Dataset »
--------

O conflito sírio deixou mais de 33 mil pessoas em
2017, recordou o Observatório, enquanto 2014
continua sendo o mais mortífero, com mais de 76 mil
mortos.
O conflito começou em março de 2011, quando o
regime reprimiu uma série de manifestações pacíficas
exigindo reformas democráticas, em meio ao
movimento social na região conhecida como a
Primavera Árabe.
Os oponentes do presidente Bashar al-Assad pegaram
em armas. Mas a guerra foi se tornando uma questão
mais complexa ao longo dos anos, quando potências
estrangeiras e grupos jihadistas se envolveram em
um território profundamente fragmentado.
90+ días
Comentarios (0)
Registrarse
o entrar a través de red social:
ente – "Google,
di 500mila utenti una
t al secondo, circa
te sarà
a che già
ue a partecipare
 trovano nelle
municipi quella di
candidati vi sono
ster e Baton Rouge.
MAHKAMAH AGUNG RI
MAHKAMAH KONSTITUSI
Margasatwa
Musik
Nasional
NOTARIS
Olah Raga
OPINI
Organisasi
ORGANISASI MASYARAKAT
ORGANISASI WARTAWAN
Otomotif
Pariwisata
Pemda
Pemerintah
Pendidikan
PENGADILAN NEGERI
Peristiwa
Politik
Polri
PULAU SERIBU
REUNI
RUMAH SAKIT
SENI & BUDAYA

--------

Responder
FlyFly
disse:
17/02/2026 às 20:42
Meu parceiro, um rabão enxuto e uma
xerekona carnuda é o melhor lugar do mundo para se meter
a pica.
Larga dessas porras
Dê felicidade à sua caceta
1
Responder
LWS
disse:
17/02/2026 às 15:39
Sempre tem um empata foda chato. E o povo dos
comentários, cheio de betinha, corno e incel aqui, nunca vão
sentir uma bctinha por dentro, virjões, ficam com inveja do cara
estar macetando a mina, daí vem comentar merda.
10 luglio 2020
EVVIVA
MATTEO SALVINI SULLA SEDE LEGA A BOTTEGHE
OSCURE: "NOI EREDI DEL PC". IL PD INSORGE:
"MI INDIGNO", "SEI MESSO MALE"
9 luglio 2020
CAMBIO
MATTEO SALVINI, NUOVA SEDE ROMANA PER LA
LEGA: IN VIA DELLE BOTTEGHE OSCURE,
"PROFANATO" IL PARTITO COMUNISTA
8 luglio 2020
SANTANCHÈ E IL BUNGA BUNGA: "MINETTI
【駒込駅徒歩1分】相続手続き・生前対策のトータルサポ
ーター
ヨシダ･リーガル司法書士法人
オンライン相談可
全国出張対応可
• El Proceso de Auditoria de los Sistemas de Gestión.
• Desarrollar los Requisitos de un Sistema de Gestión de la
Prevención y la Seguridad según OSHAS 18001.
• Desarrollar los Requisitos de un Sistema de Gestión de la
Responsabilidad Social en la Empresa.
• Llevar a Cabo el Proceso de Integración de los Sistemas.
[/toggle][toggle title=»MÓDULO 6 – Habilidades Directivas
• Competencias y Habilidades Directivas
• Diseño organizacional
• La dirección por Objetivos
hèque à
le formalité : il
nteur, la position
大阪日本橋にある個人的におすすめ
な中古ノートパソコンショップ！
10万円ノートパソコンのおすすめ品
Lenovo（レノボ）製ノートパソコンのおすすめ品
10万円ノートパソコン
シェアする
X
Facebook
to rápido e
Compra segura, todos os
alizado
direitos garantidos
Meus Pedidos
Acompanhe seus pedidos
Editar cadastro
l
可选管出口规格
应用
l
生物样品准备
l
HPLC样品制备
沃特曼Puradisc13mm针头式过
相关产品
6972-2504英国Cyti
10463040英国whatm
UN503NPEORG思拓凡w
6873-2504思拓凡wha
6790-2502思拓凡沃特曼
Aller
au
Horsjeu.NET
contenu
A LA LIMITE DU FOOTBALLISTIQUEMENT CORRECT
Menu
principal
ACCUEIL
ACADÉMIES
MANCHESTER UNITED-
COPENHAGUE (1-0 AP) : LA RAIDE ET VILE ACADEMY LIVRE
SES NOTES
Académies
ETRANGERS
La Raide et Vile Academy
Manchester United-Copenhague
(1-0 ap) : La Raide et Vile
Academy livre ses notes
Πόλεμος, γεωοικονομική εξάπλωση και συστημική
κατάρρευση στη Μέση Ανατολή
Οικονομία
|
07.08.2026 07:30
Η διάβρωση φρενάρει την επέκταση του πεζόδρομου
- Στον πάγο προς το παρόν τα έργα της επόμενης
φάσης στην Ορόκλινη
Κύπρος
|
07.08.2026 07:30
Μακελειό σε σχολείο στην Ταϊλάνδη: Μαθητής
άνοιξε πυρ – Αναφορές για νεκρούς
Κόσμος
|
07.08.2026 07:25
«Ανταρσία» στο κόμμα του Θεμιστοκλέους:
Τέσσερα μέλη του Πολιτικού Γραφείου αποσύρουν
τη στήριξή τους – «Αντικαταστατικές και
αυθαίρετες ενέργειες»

--------

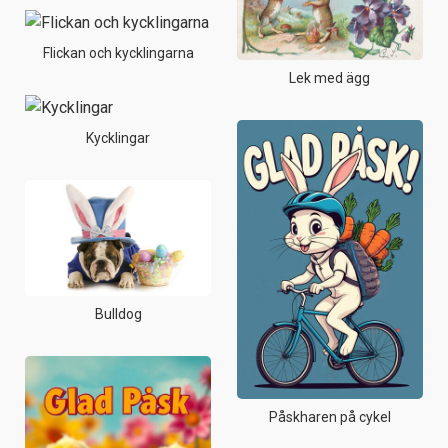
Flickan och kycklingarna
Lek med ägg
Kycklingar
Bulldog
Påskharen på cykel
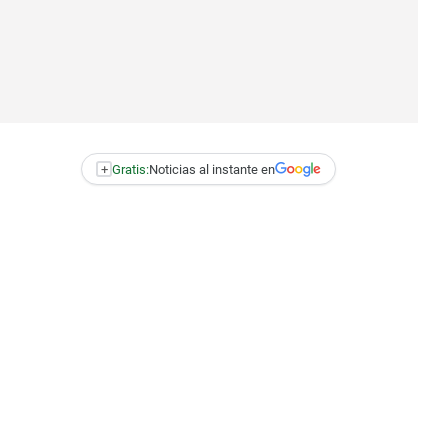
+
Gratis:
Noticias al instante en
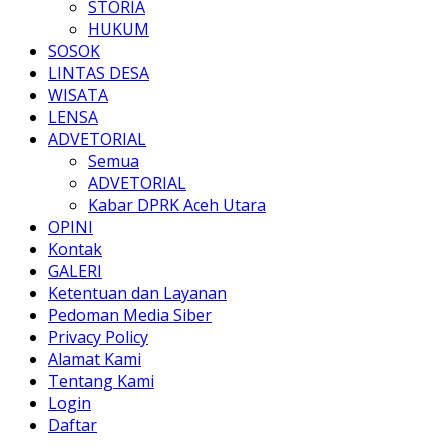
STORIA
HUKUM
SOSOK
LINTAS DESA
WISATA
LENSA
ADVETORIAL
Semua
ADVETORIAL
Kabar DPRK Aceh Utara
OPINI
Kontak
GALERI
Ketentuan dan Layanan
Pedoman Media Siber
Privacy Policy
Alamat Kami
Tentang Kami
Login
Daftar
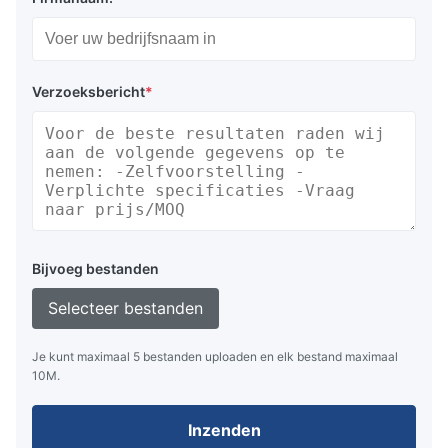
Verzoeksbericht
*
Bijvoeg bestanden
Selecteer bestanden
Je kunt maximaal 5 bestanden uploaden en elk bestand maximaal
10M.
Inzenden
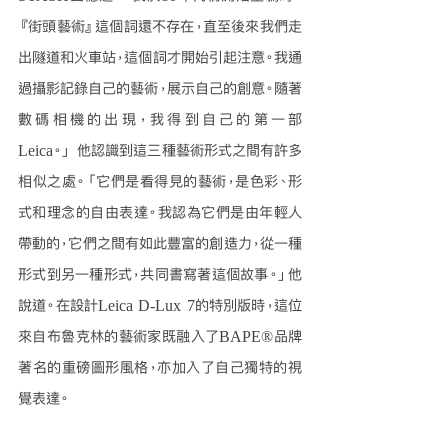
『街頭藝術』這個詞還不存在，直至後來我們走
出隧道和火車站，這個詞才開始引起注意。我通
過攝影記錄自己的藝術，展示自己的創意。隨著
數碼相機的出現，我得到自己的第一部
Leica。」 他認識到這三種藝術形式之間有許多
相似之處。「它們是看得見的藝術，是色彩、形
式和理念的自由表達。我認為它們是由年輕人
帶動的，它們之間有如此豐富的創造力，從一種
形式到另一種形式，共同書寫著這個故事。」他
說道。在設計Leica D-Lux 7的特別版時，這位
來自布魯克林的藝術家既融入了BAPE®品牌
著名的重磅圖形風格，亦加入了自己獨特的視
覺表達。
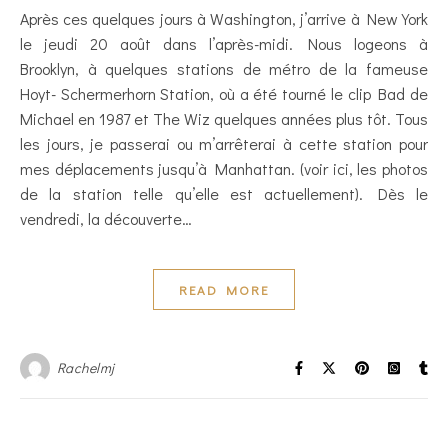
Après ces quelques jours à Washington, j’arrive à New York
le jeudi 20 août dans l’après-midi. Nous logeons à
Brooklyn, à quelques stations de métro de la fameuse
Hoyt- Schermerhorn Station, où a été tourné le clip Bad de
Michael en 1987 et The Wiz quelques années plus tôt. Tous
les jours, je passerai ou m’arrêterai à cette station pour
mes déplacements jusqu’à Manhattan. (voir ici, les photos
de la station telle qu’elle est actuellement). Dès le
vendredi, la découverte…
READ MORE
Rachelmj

--------

What you are asked to do » From the material above, copy exactly the lines between the line holding "xerekona carnuda é" and the line holding "Horsjeu.NET", inclusive, and only those.

Exercise answer »
xerekona carnuda é o melhor lugar do mundo para se meter
a pica.
Larga dessas porras
Dê felicidade à sua caceta
1
Responder
LWS
disse:
17/02/2026 às 15:39
Sempre tem um empata foda chato. E o povo dos
comentários, cheio de betinha, corno e incel aqui, nunca vão
sentir uma bctinha por dentro, virjões, ficam com inveja do cara
estar macetando a mina, daí vem comentar merda.
10 luglio 2020
EVVIVA
MATTEO SALVINI SULLA SEDE LEGA A BOTTEGHE
OSCURE: "NOI EREDI DEL PC". IL PD INSORGE:
"MI INDIGNO", "SEI MESSO MALE"
9 luglio 2020
CAMBIO
MATTEO SALVINI, NUOVA SEDE ROMANA PER LA
LEGA: IN VIA DELLE BOTTEGHE OSCURE,
"PROFANATO" IL PARTITO COMUNISTA
8 luglio 2020
SANTANCHÈ E IL BUNGA BUNGA: "MINETTI
【駒込駅徒歩1分】相続手続き・生前対策のトータルサポ
ーター
ヨシダ･リーガル司法書士法人
オンライン相談可
全国出張対応可
• El Proceso de Auditoria de los Sistemas de Gestión.
• Desarrollar los Requisitos de un Sistema de Gestión de la
Prevención y la Seguridad según OSHAS 18001.
• Desarrollar los Requisitos de un Sistema de Gestión de la
Responsabilidad Social en la Empresa.
• Llevar a Cabo el Proceso de Integración de los Sistemas.
[/toggle][toggle title=»MÓDULO 6 – Habilidades Directivas
• Competencias y Habilidades Directivas
• Diseño organizacional
• La dirección por Objetivos
hèque à
le formalité : il
nteur, la position
大阪日本橋にある個人的におすすめ
な中古ノートパソコンショップ！
10万円ノートパソコンのおすすめ品
Lenovo（レノボ）製ノートパソコンのおすすめ品
10万円ノートパソコン
シェアする
X
Facebook
to rápido e
Compra segura, todos os
alizado
direitos garantidos
Meus Pedidos
Acompanhe seus pedidos
Editar cadastro
l
可选管出口规格
应用
l
生物样品准备
l
HPLC样品制备
沃特曼Puradisc13mm针头式过
相关产品
6972-2504英国Cyti
10463040英国whatm
UN503NPEORG思拓凡w
6873-2504思拓凡wha
6790-2502思拓凡沃特曼
Aller
au
Horsjeu.NET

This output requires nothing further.